The talking lunch box

This is a true story about a girl named Sarah. She had just started first grade. She had looked forward to school for a long time, but when the first day came she suddenly realized she knew no one in her class. Sarah missed her mom and her little brothers.

The other kids weren't really mean, but they sometimes looked at her in a strange way and asked her hard questions, like, "Why do you wear blue ribbons in your hair?" And, "Did you know your mother's car has got dents on the side? And it's always dirty."

They didn't know that blue was Sarah's favorite color. She liked blue ribbons! Nor did they know that Sarah's family lived on a farm and they had to drive five miles over dirt roads to get to school. They could never keep the car clean.

Most of the other kids in her class bought their lunch in the school cafeteria, but Sarah's mom always made her sandwiches and put them, with fruit and a drink, in a special lunch box with her name on it. The other kids thought this was funny. Sometimes they teased her about it, or talked behind her back. They thought they could never be friends with someone who didn't do things the way they did.

What the other girls didn't know was that Sarah's lunch box was very special to her. She called it her talking lunch box. By "talking" she meant there was always a little message in the box from her mom. It would be written on a blue Post-it note.

The notes would say things like, "God loves you, and so do I." Or, "God is holding you safely in the palm of His hand." Or, "Nothing can take your joy from you, because it comes from God." Or, "In heavenly Love abiding,/ No change my heart shall fear" ("Christian Science Hymnal," No. 148).

Sarah would have been embarrassed if anyone had seen those personal notes, but they were very precious to her. She could feel the love shining like sunlight from her mom and from her Father-Mother God, and she couldn't wait for lunch times to see what Mom had sent to make her feel stronger and more confident.

Then she realized her mom's messages weren't only true at lunch time, but all day long. God was with her right there in the classroom, in the halls, on the playground.

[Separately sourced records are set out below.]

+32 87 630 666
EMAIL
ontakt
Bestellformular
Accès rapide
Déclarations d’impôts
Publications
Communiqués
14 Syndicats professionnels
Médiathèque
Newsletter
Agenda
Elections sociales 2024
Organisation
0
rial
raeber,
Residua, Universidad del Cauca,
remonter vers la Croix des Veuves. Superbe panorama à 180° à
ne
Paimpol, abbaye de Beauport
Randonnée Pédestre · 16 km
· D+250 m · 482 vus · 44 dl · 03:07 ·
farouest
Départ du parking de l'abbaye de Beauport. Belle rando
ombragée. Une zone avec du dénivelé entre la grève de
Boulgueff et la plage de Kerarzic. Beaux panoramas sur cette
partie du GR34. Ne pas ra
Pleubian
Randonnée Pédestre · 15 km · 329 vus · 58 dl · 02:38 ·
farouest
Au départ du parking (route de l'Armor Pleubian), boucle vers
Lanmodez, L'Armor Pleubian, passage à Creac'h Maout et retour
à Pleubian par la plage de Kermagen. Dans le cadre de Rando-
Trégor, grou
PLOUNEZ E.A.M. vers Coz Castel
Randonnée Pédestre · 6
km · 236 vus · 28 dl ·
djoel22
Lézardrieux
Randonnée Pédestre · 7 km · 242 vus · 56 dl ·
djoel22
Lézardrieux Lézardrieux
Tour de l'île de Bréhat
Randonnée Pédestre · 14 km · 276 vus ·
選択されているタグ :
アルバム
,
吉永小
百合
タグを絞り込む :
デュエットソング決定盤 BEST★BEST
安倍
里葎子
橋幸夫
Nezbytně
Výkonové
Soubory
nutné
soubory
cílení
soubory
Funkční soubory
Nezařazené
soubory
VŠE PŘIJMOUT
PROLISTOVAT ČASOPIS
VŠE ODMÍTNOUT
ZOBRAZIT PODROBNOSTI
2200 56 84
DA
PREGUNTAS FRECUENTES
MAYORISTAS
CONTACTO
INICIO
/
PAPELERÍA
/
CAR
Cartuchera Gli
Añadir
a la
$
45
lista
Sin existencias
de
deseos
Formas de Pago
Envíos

One day Sarah really had to put this into practice when one of her best friends said that Sarah was so different from her other friends that she didn't think she could play with her anymore. Sarah was heartbroken, and almost cried - until she remembered her talking lunch box. That morning her mom had said in a note: "We're all wonderfully different from each other, but all wonderfully the same in God's eyes - because we are brothers and sisters in His family."

Sarah played alone during that lunch hour but kept thinking about her mom's message. Then she remembered the story of the ugly duckling. He looked so big and clumsy and different from his feathered friends in the farm yard that he ran away to avoid being pecked and teased. He lived all alone until one day he came across a flock of graceful birds with long curved necks and realized that he was just like them. He wasn't a duck at all, but a swan - a beautiful swan! Being different from others was OK. He had a different kind of beauty.

And that's how it was for Sarah. When she stopped worrying about the ways she was different from others in her class and concentrated on how God saw her - as His perfect child - she felt just as beautiful and as peaceful as a swan on a lake.

Two days later, her friend came to her before school and said, "Could we have lunch together today? I've missed you." And when her friend took off her woolly cap, guess what? Yes, she had blue ribbons in her hair. Sarah almost jumped with joy. And quietly to herself, she thanked God.

She never felt lonely again, whether she had friends to play with or not. Sometimes she even enjoyed being on her own and doing things differently from others. It was still fun. And she knew God approved. That's what mattered most.